Dec 17 2007 by Peter Elson, Liverpool Daily Post
ASK anyone who has lived through the past 30 years or more and they will concur that life in Britain has changed by an astonishing amount. Most of the old certainties have gone, yet one aspect which has remained entrenched and seemingly immovable is the stark gap between rich and poor, which is as rigid as it was in the 1970s.
The collapse of Britain’s indigenous heavy industries, the rise of service industries, the dot.com revolution and changing life patterns has failed to make in-roads on these inequalities.
This is also in spite of the Government pouring billions of pounds into education and health to try and mitigate these conditioning factors.
There is no evidence children born into deprived homes are any more likely to escape the poverty gap than they were 30 years ago, claims a report from the London School of Economics for the Sutton Trust charity.
Just last week, a further £1bn was pumped into improving the education, health and welfare of poor pupils as part of the Government’s Children’s Plan.
By the time a child is seven years old, bright children from poor backgrounds will be overtaken at school by less gifted pupils raised in the wealthier families. Once again, the UK again commands its increasingly familiar place at the bottom of the international leagues tables, this time for social mobility, as children face “stark inequalities” from birth, says the report.
Equally gloomy is the realisation that the Government has focused educational resources over the past decade on to the poorest sections of society, including a new series of Sure Start Children’s Centres, increased investment for schools in deprived areas, and cash to persuade poorer students into university.
Unsurprisingly, it was revealed that middle-class teenagers have benefited the most from a recent expansion in higher education.
Taking an overview of research papers published over the past 50 years, the survey discovered that there was a sharp fall in social mobility between 1958 and 1970.
Although the class divide has not worsened greatly since then, there is no evidence of any improvement in this situation, say the researchers.
Sir Peter Lampl, chairman of the Sutton Trust, claims that these survey results are so alarming they require an independent inquiry into breaking down the UK’s class barriers.
“Shamefully, Britain remains stuck at the bottom of the international league tables when it comes to social mobility,” says Sir Peter.
“It is appalling that young people’s life chances are still so tied to the fortunes of their parents and that this situation has not improved over the last three decades.
“This is an issue which requires action on a broad front over a long period – it is too important to be used as a political football.”
Former education secretary Alan Johnson claims that government reforms from 1997 resulted in children having a much better chance of escaping the limitations of their backgrounds.

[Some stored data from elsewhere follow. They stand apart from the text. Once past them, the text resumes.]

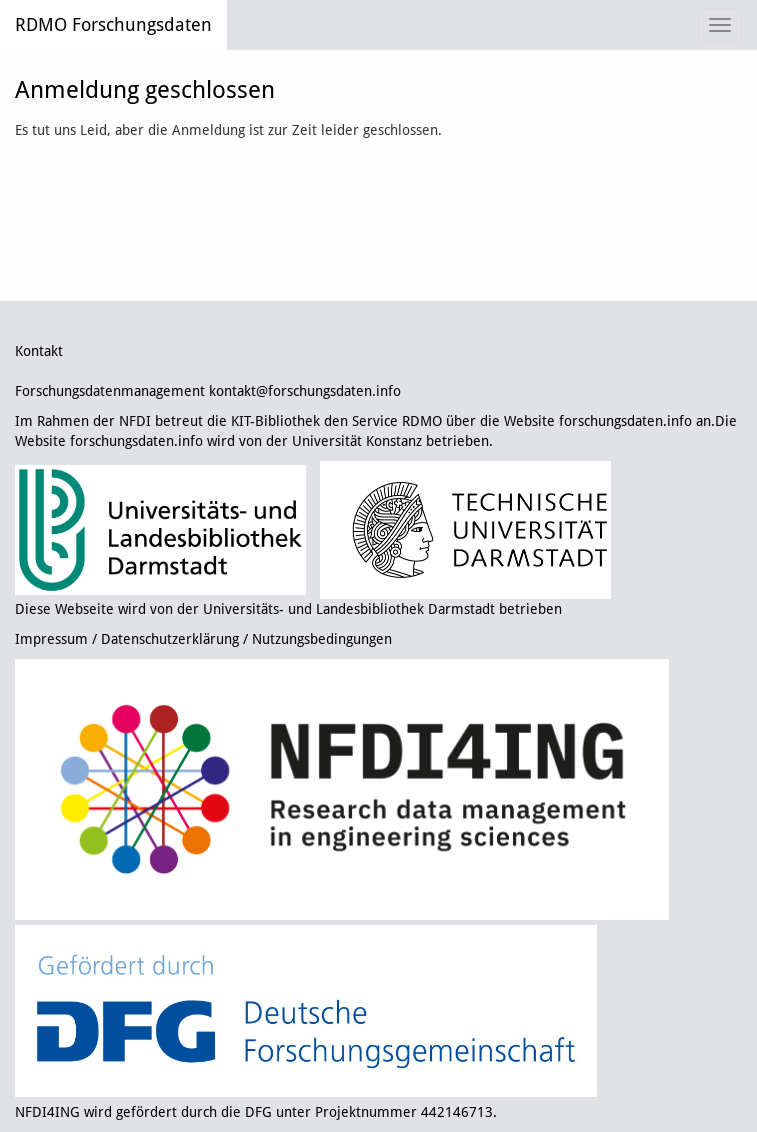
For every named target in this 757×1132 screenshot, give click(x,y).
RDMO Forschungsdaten (113, 24)
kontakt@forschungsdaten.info (305, 391)
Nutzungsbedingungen (322, 639)
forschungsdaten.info (625, 421)
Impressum (51, 639)
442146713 (457, 1112)
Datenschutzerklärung (170, 639)
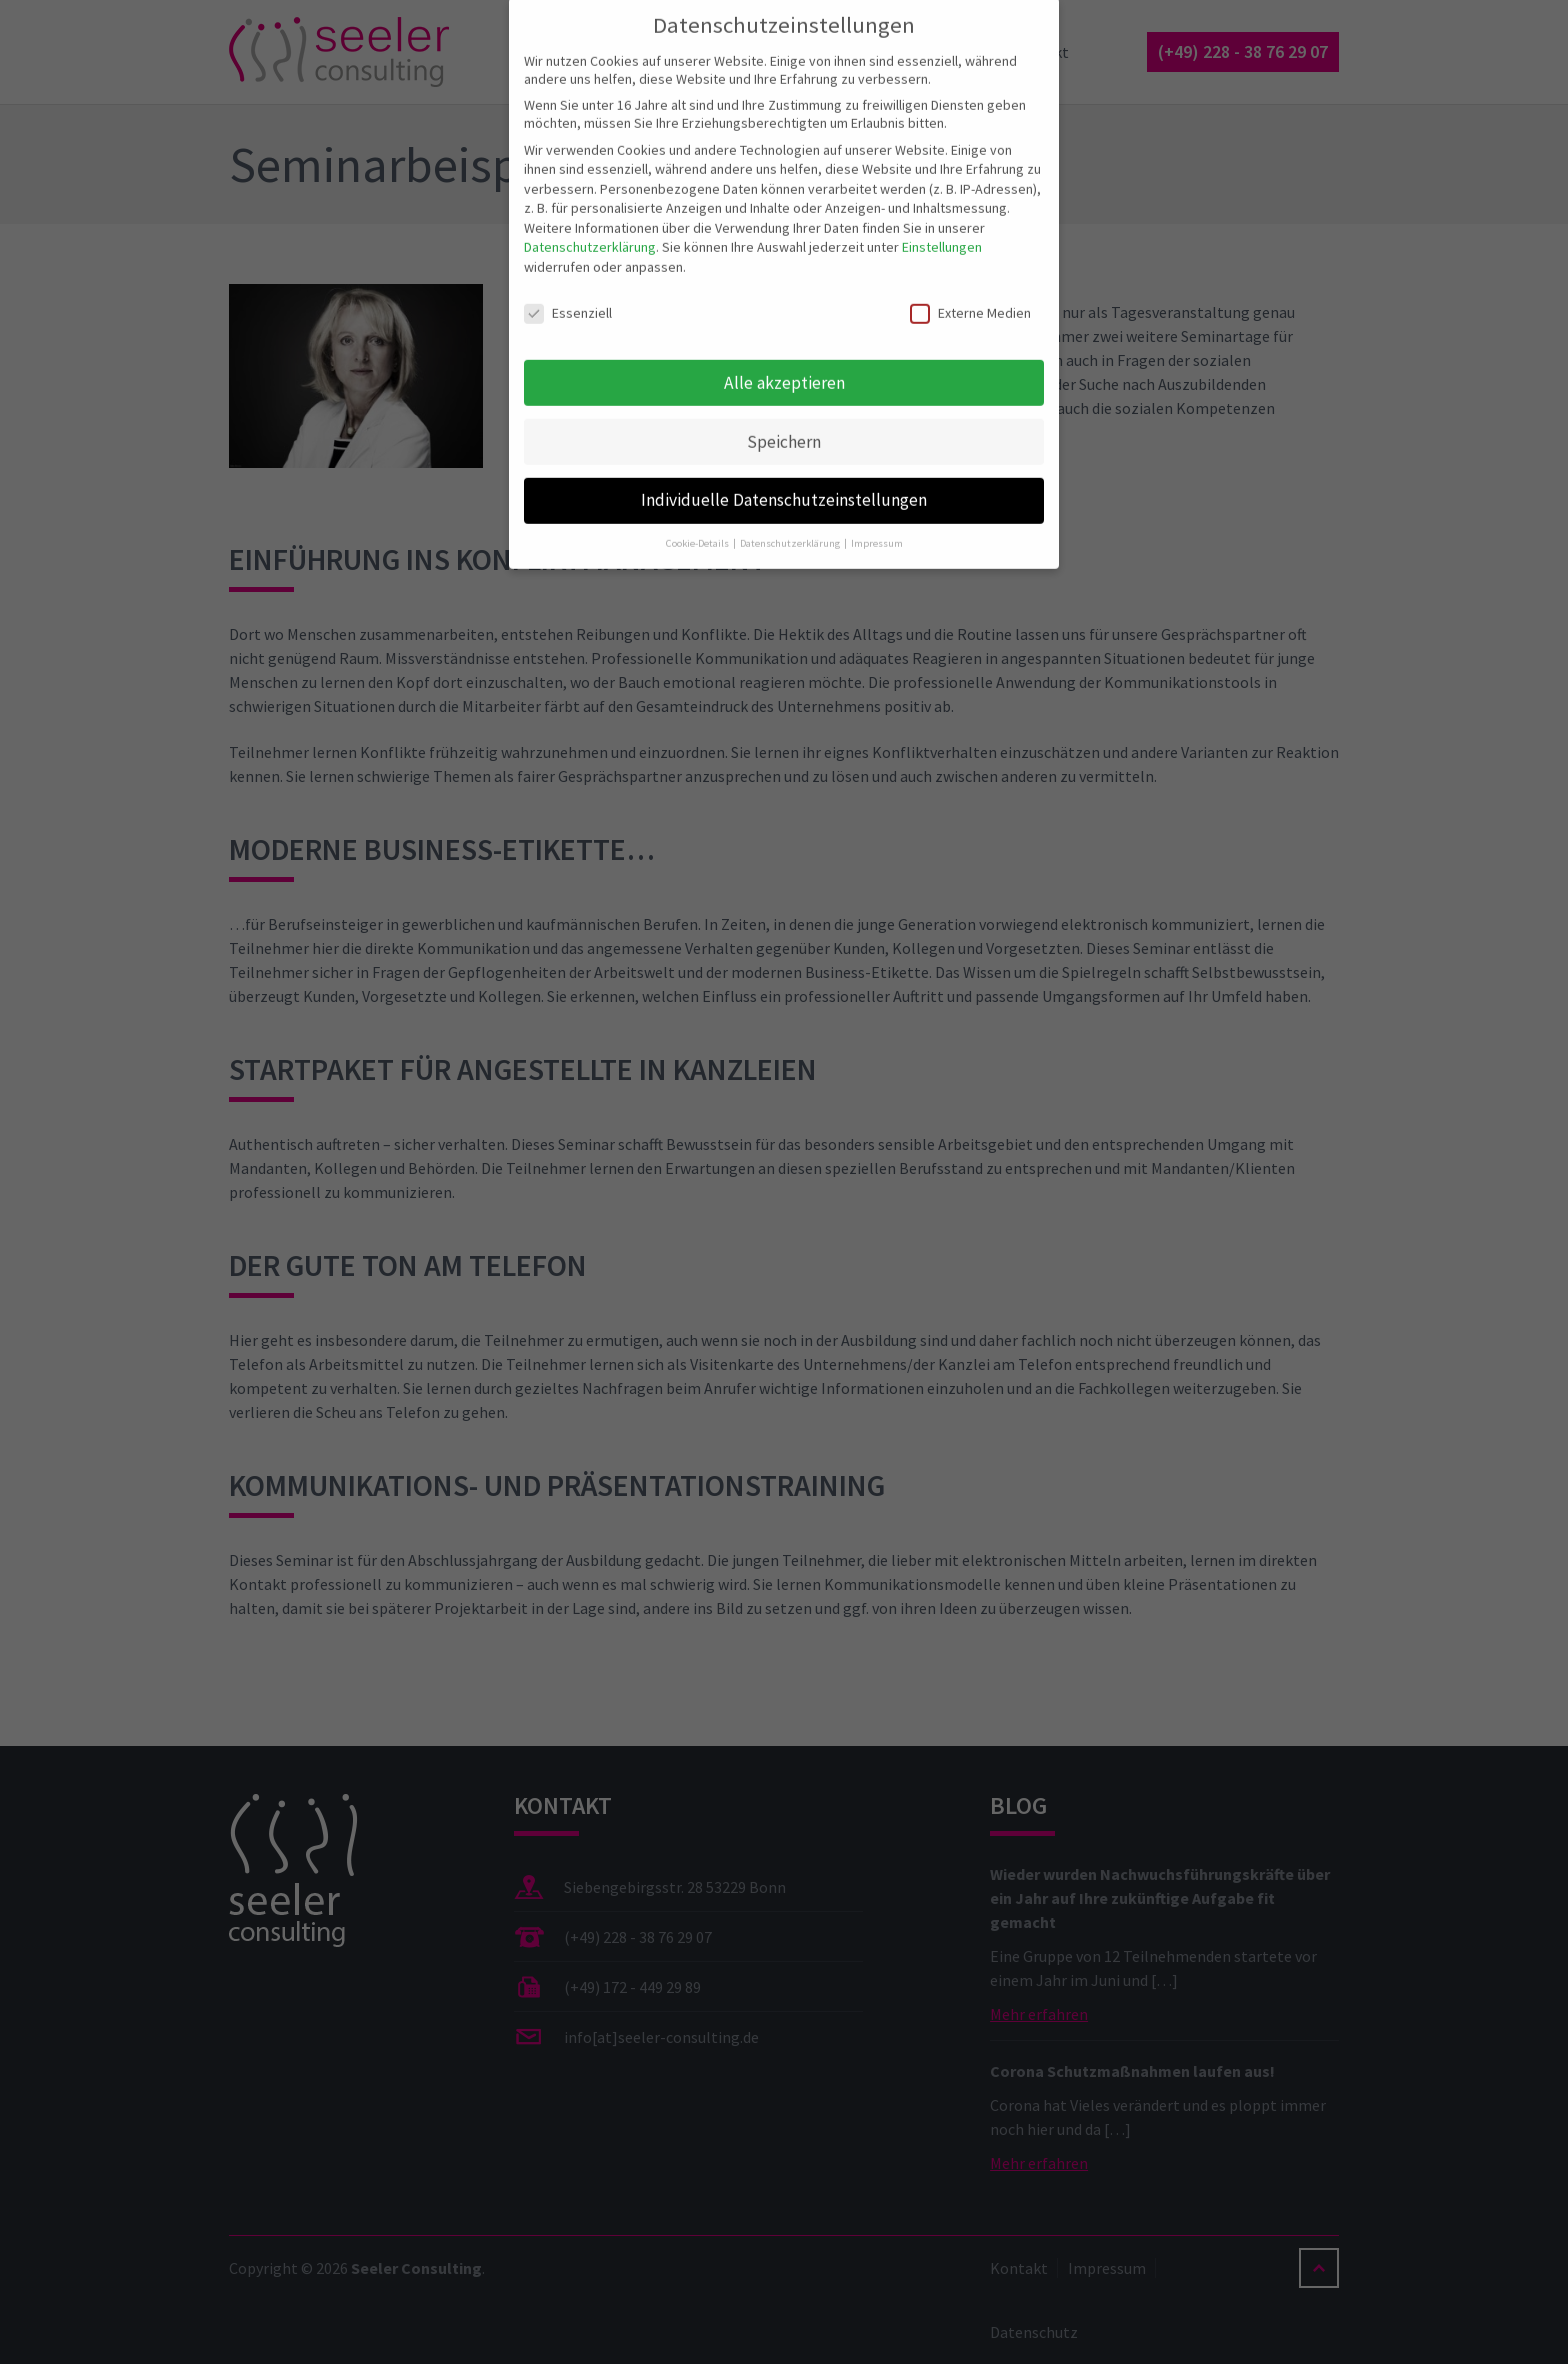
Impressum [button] (877, 526)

In contrast, the report refutes this. It is emphatic that “parental background exerts a significant influence on the academic progress of recent generations of children”.

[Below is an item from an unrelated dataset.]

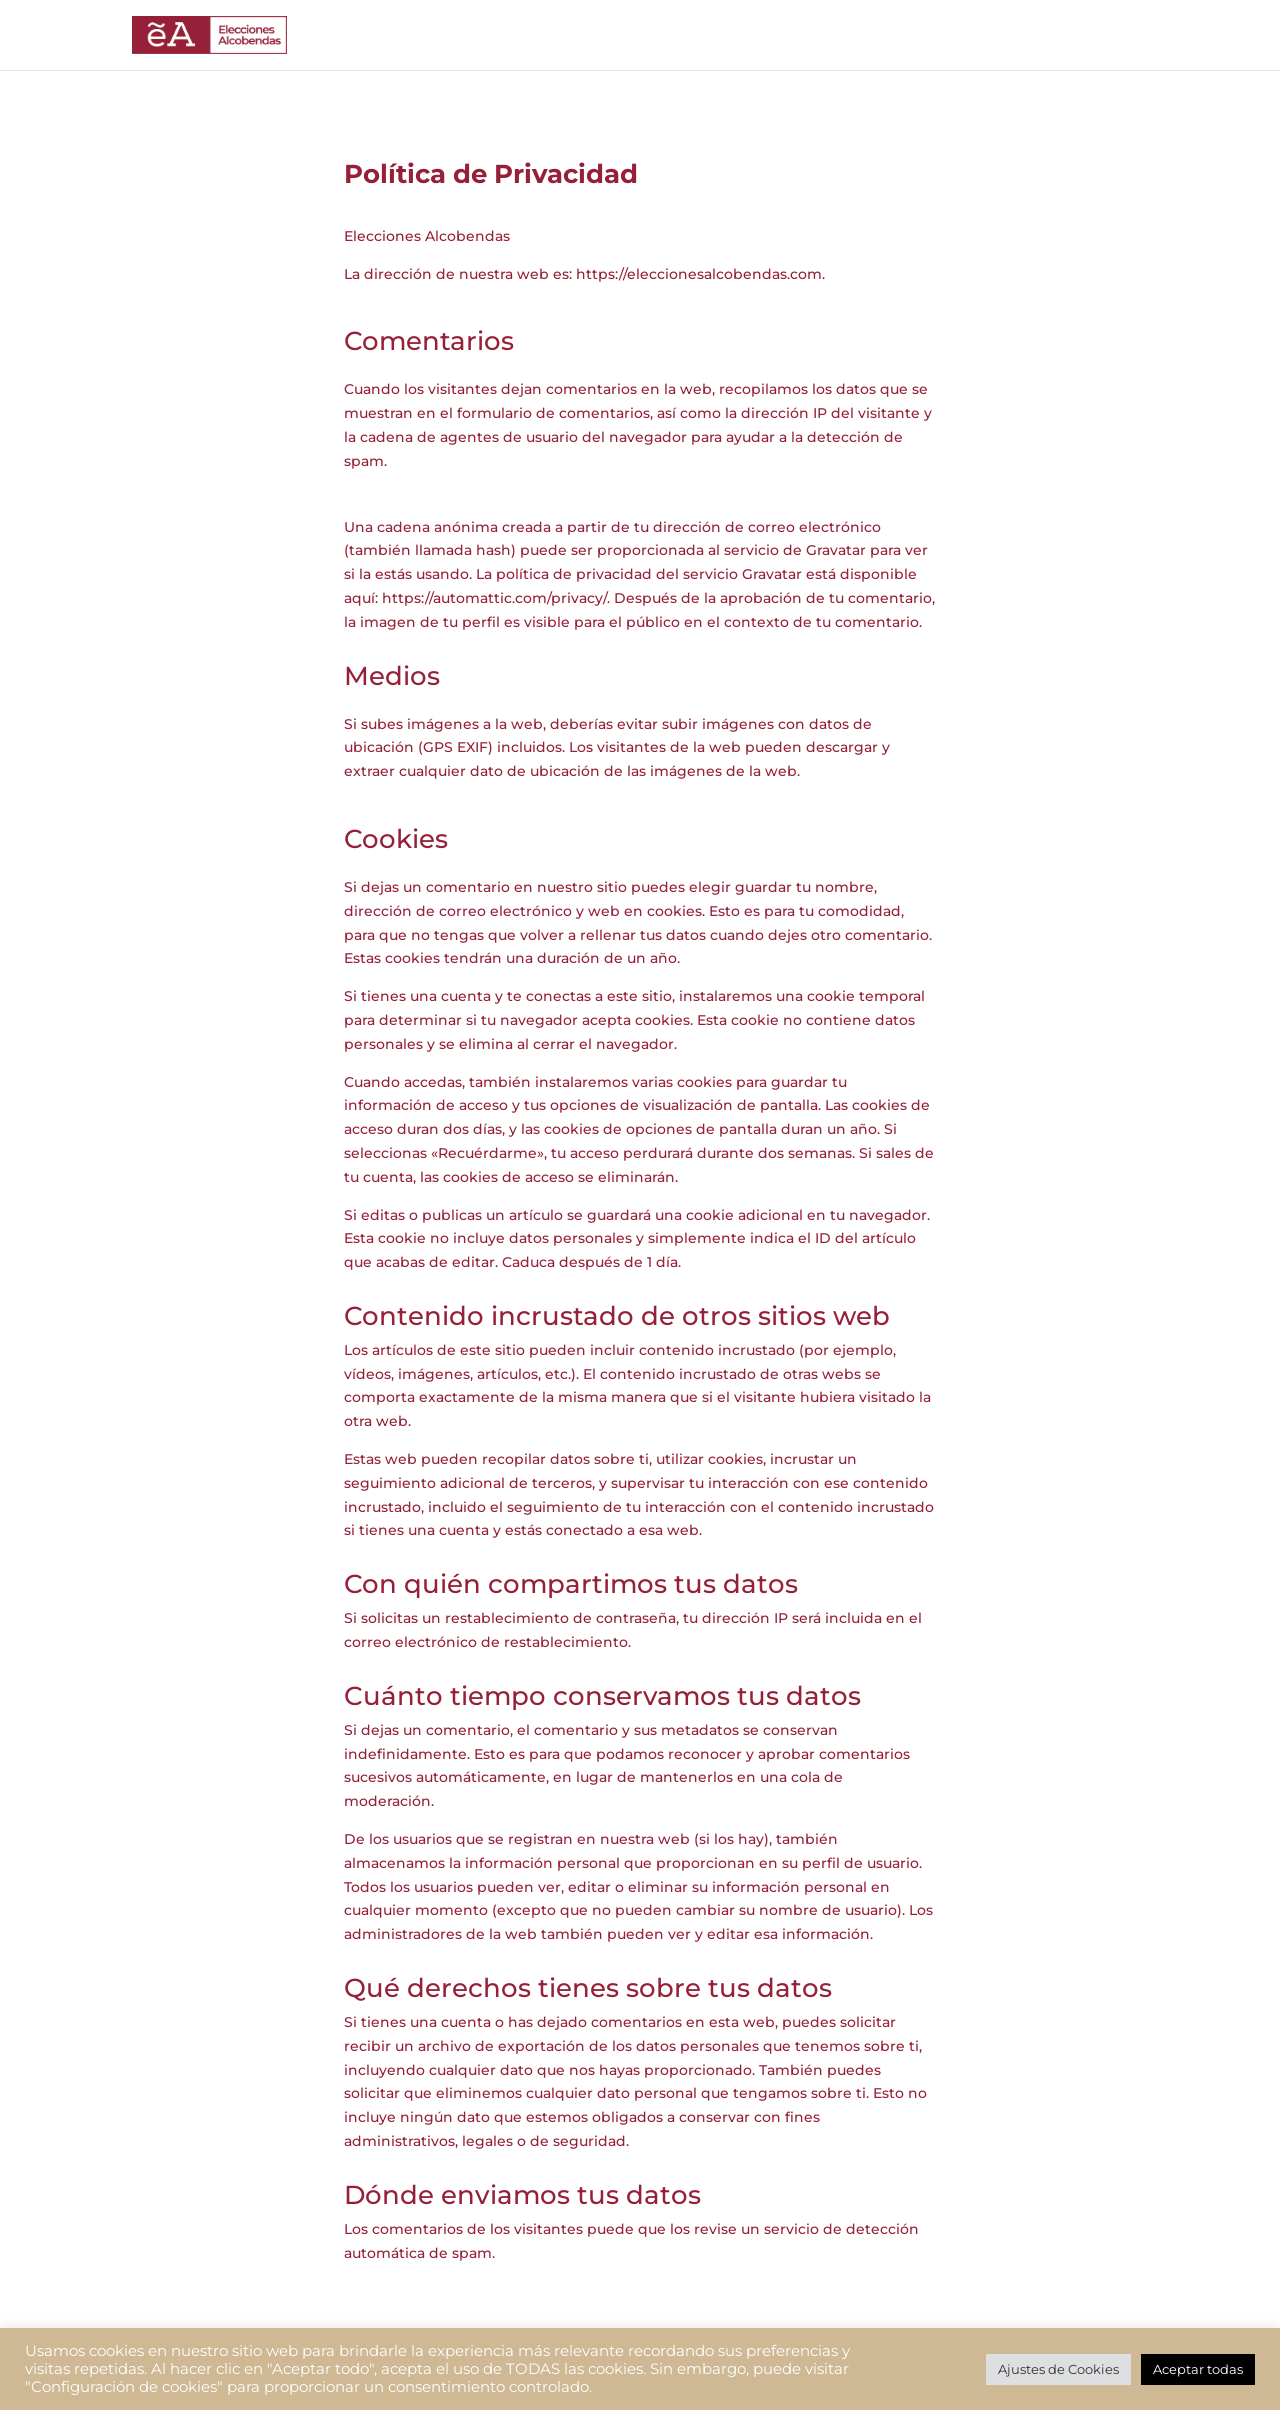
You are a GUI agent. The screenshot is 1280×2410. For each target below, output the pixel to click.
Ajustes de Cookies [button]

Of course, the first question to ask is about whether public money is being used effectively. Is it expanding an army of bureaucrats, or actually tackling the problem at grass- roots level?
My personal feeling is that there is a deep-seated undervaluing of education in this country. Youngsters seem to suffer not only financial poverty, but poverty in their aspirations.
Travelling around on public transport during daytime, as I often do, there seem to be so many able-bodied young people just drifting aimlessly around, obviously unemployed. Clearly, in some areas, there are no jobs available for them to do. The numerous industries which once soaked up so many manual workers have simply disappeared over the past three decades.
These were probably fairly dull jobs, but at least they provided a structure for adult lives. The North West has changed from being a patriarchal society to a matriarchal one since the collapse of the region’s heavy industry and its attendant apprenticeship schemes. There is no longer any specific role for working-class men.
We now have evidence of the child poverty trap, but seem no closer to resolving it.